**Brief**
Search the data for the string "terlaksana" and gather each line it is in.

━━━ Data supplied

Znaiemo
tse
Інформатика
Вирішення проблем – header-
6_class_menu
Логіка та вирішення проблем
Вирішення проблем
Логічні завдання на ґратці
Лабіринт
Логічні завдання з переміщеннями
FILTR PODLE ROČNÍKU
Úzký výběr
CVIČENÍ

━━━━━━
━━━ Data supplied

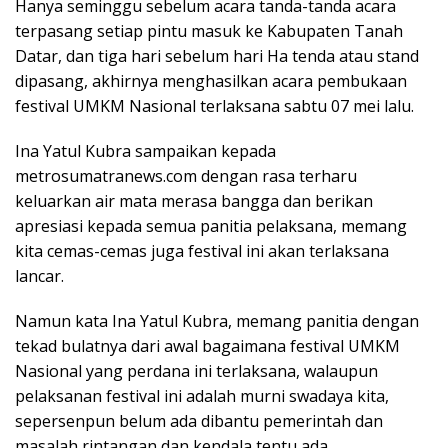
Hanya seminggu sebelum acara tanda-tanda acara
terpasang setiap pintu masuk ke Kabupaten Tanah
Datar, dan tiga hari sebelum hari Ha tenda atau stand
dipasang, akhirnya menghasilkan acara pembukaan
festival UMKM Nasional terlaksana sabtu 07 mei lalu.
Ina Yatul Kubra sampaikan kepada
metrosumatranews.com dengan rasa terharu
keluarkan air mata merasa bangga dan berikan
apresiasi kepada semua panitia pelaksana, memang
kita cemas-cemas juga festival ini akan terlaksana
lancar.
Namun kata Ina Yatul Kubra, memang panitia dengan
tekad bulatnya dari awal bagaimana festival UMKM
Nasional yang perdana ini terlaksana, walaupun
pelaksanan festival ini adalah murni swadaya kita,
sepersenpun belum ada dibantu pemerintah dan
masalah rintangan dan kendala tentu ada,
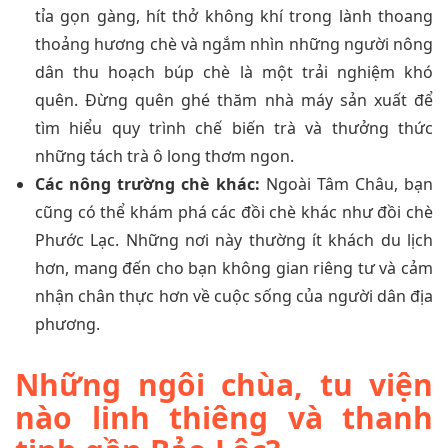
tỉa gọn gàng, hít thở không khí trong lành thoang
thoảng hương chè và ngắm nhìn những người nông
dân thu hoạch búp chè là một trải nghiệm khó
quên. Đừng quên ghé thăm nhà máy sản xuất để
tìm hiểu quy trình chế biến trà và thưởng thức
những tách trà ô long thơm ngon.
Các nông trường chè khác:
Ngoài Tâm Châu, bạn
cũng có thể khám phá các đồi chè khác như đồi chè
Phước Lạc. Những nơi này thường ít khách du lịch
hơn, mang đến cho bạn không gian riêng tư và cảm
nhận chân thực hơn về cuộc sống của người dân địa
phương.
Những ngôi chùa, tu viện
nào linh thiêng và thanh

━━━━━━

**Result of this task**
festival UMKM Nasional terlaksana sabtu 07 mei lalu.
kita cemas-cemas juga festival ini akan terlaksana
Nasional yang perdana ini terlaksana, walaupun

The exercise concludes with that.